I first realised the depths of the metropolitan snobbery that blinded the UK when I was making a short film for Granada about what we called at the time ‘the dirtiest city in Britain’.
I won’t reveal which it was. It got me into the most fearful trouble when the film came out, fronted by Roger Daltrey of all people, in 1989. But it required that I should get the data on all kinds of air and water pollution for the UK’s cities.
These were available for cities all over Europe, but in the UK – with the sole exception of smoke and sulphur dioxide (thanks to smoke control legislation) – they were only available for London.
The great northern, industrial cities, were not considered important enough for pollution data.
For that reason, if no other, I think of the year that the Berlin Wall came down as the high point of UK centralisation – when successive London governments could take their economic wheezes and just test them on the Scots.
That year also marked the end of a decade of de-industrialisation, when the creaking, unmodernised factories of northern England began to close. This is usually blamed by the Left on the Thatcher government, but could equally be laid at the door of North Sea Oil. Once the oil began to flow, the pound rose in value and our manufactured goods became uneconomic for export.
One of the nightmares of Brexit may be that this was just a first wave of deindustrialisation, and that a second wave – as carmakers and other modern manufacturers row back on their UK investments and rebuild in the EU – may now be on the way.
That is a nightmare for the same reason it was the first time. It means we will have to rethink our economy far faster than these things usually happen.
It means we will, once again, face mass unemployment, as a workforce educated for mass employment is precipitated into a new world where they are expected to be entrepreneurial.
Where we have one advantage over the previous wave of deindustrialisation is that there is at least a glimmer of hope that our cities, the children of industrialisation, will be set free from the straitjacket of metropolitan snobbery of a quarter of century ago.

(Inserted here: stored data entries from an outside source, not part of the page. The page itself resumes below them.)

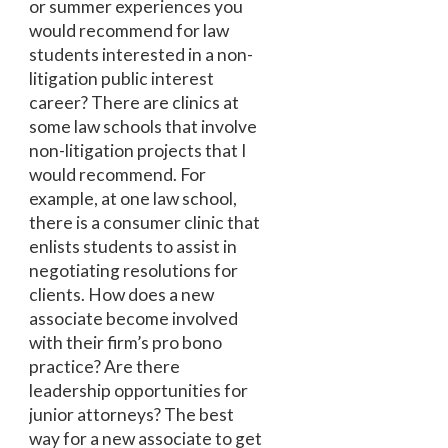
or summer experiences you
would recommend for law
students interested in a non-
litigation public interest
career? There are clinics at
some law schools that involve
non-litigation projects that I
would recommend. For
example, at one law school,
there is a consumer clinic that
enlists students to assist in
negotiating resolutions for
clients. How does a new
associate become involved
with their firm’s pro bono
practice? Are there
leadership opportunities for
junior attorneys? The best
way for a new associate to get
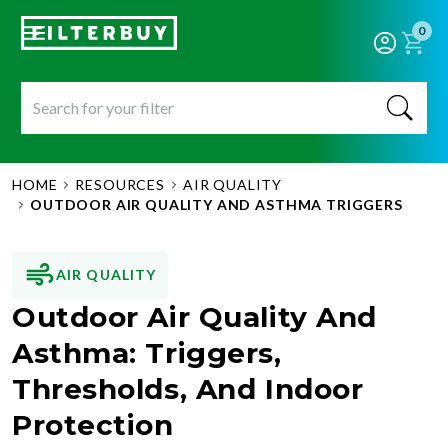
0
HOME
RESOURCES
AIR QUALITY
OUTDOOR AIR QUALITY AND ASTHMA TRIGGERS
AIR QUALITY
Outdoor Air Quality And
Asthma: Triggers,
Thresholds, And Indoor
Protection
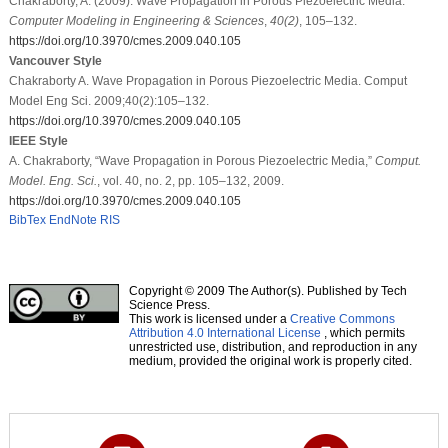
Chakraborty, A. (2009). Wave Propagation in Porous Piezoelectric Media.
Computer Modeling in Engineering & Sciences
,
40
(2)
, 105–132.
https://doi.org/10.3970/cmes.2009.040.105
Vancouver Style
Chakraborty A. Wave Propagation in Porous Piezoelectric Media. Comput
Model Eng Sci. 2009;40(2):105–132.
https://doi.org/10.3970/cmes.2009.040.105
IEEE Style
A. Chakraborty, “Wave Propagation in Porous Piezoelectric Media,”
Comput.
Model. Eng. Sci.
, vol. 40, no. 2, pp. 105–132, 2009.
https://doi.org/10.3970/cmes.2009.040.105
BibTex
EndNote
RIS
Copyright © 2009 The Author(s). Published by Tech
Science Press.
This work is licensed under a
Creative Commons
Attribution 4.0 International License
, which permits
unrestricted use, distribution, and reproduction in any
medium, provided the original work is properly cited.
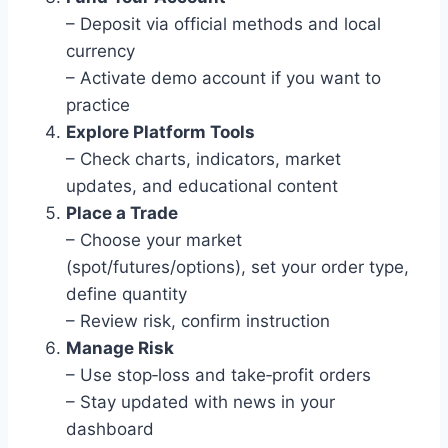
– Deposit via official methods and local
currency
– Activate demo account if you want to
practice
Explore Platform Tools
– Check charts, indicators, market
updates, and educational content
Place a Trade
– Choose your market
(spot/futures/options), set your order type,
define quantity
– Review risk, confirm instruction
Manage Risk
– Use stop‑loss and take‑profit orders
– Stay updated with news in your
dashboard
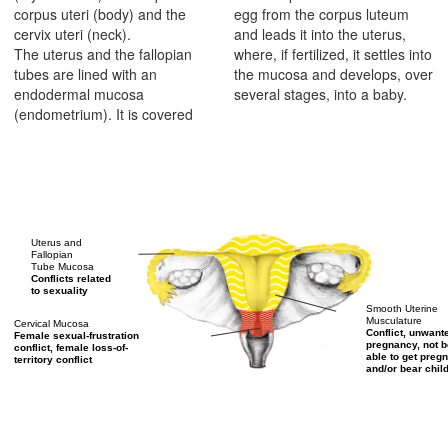
corpus uteri (body) and the
egg from the corpus luteum
cervix uteri (neck).
and leads it into the uterus,
The uterus and the fallopian
where, if fertilized, it settles into
tubes are lined with an
the mucosa and develops, over
endodermal mucosa
several stages, into a baby.
(endometrium). It is covered
Uterus and
Fallopian
Tube Mucosa
Conflicts related
to sexuality
Smooth Uterine
Musculature
Cervical Mucosa
Conflict, unwant
Female sexual-frustration
pregnancy, not b
conflict, female loss-of-
able to get pregn
territory conflict
and/or bear chil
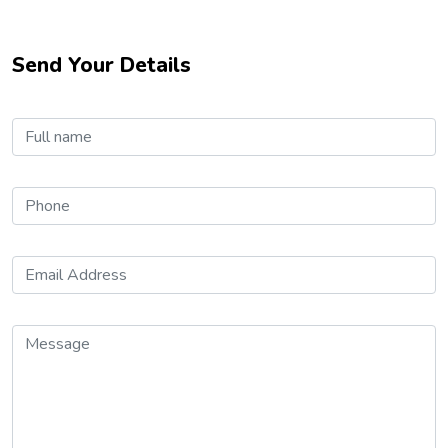
Send Your Details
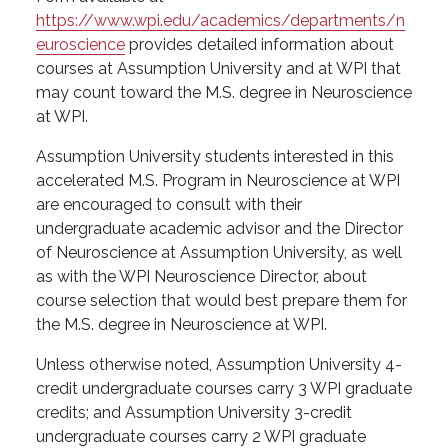
https://www.wpi.edu/academics/departments/n
euroscience
provides detailed information about
courses at Assumption University and at WPI that
may count toward the M.S. degree in Neuroscience
at WPI.
Assumption University students interested in this
accelerated M.S. Program in Neuroscience at WPI
are encouraged to consult with their
undergraduate academic advisor and the Director
of Neuroscience at Assumption University, as well
as with the WPI Neuroscience Director, about
course selection that would best prepare them for
the M.S. degree in Neuroscience at WPI.
Unless otherwise noted, Assumption University 4-
credit undergraduate courses carry 3 WPI graduate
credits; and Assumption University 3-credit
undergraduate courses carry 2 WPI graduate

They will be able to innovate, to test out new economic solutions, and to reap the rewards through business rates.
There are risks to this. The new government may, in a moment of muddle and confusion (could such a thing be possible?) claw back powers and responsibility to the centre.
The cities also live with a major disadvantage. Their main tax base is based on property and the vast bulk of property values are in London and the south east. Their flexibility will have to extend to shifting to new ways of raising revenue.
And there is a third risk as well. That they will not see clearly enough that a devolved nation means that – if they fail to spread the fruits of economic success – they will end up spending those fruits on welfare.
Trickle down may not work in the real world as it is intended. But it is a positive danger in a devolved world, where the failure to connect economic success with the whole city will impact directly on the public services bill.
The danger is, of course that the cities will be so stuck in the old assumptions of centralised economics that they either won’t see this, or they won’t know what to do about it. There have been successes, after all, from Action for Cities in 1987 through to City Deals, but the central problem of connectivity has not yet been solved.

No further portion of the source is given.